In the red corner, at the Duke of York’s the expensive seats rattle their jewellery to applaud the West End’s Mother Goose from one of Britain’s greatest living
classical actors - Ian McKellen – famed for his Richard III and Lear.
In the blue corner, boosted by Hackney Empire’s century of music hall history and egged on by innumerable invisible dames from up in the heavenly gallery,
is the East End’s Mother Goose; from one of Britain’s greatest living pantomime dames – Clive Rowe. Clive has knocked out fifteen panto-years on the Hackney stage. His fans are not only generations of families in Hackney
who love him, but spirits of Charlie Caplin, Stan and Laurel and Marie Lloyd all of whom played on Hackney Empire stage.

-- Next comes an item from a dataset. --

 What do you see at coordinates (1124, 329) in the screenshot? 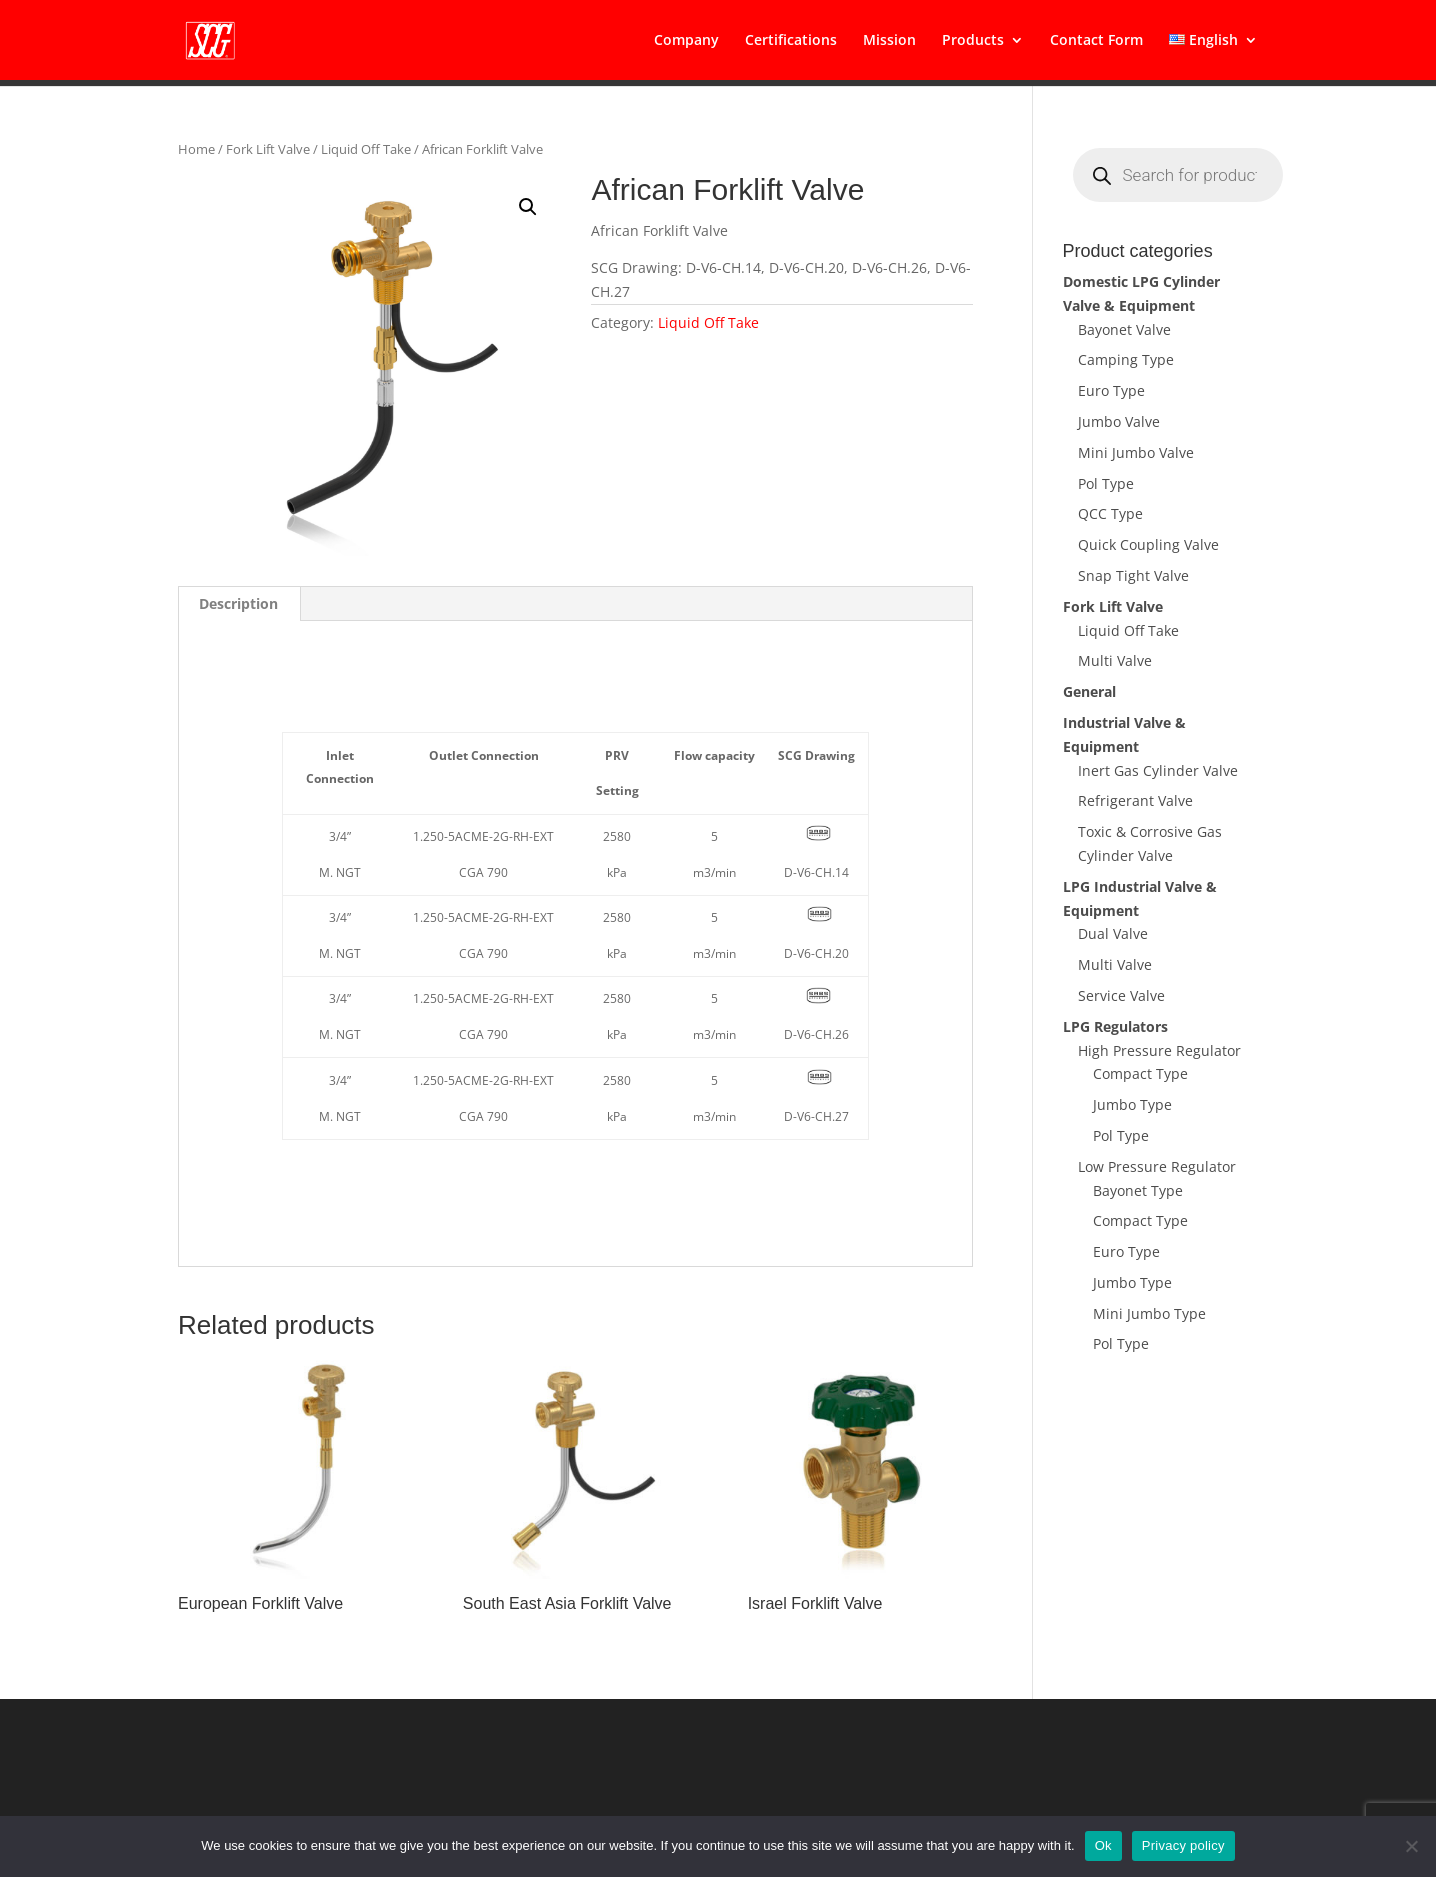
I see `Bayonet Valve` at bounding box center [1124, 329].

For pantomime to succeed, the audience must participate like celebrants at a Dionysic drama –worship through revelry. Their world must be turned upside
down and right cathartically restored. Pantomime is a theatrical experience where the unselfconscious participation of the audience makes the show. This
explains why it is the Hackney audience that compels attendance – the long- standing familiarity of the Hackney audiences to their panto, their absolute
suspension of disbelief (at all ages), their willingness to stand, to sing along, to be summoned onstage, carries the Hackney Mother Goose to deserved victory
in this theatrical agon.
Panto also requires a cohesive company – and the Hackney players seem like rep company of old – working seamlessly as one - Tony Marshall as the Squire
Purchase delicious antagonist to Mother Goose dressed in Cleo Pettit’s gargantuan costumes.
Although full of contemporary references – itself an ancient panto tradition-Mother Goose has the oldest of t he pantomime plots. The story itself traced through Aesop to ancient Indian fables of Bidpai it carries the moral fable that kindness can be swayed to greedy hardness until finding the path back to the good.
The dame has been played by Dan Leno and Grimaldi, the clowning has echoes of Shakespeare’s Will Kemp.
The Goose herself is like one of these satyrs comes to life on stage, she may be endearing but she bears an alarming resemblance to an extinct megafauna, a
gargantuan carnivorous bird of the jungle, in Hackney she is sweetly domesticated by Clive Rowe.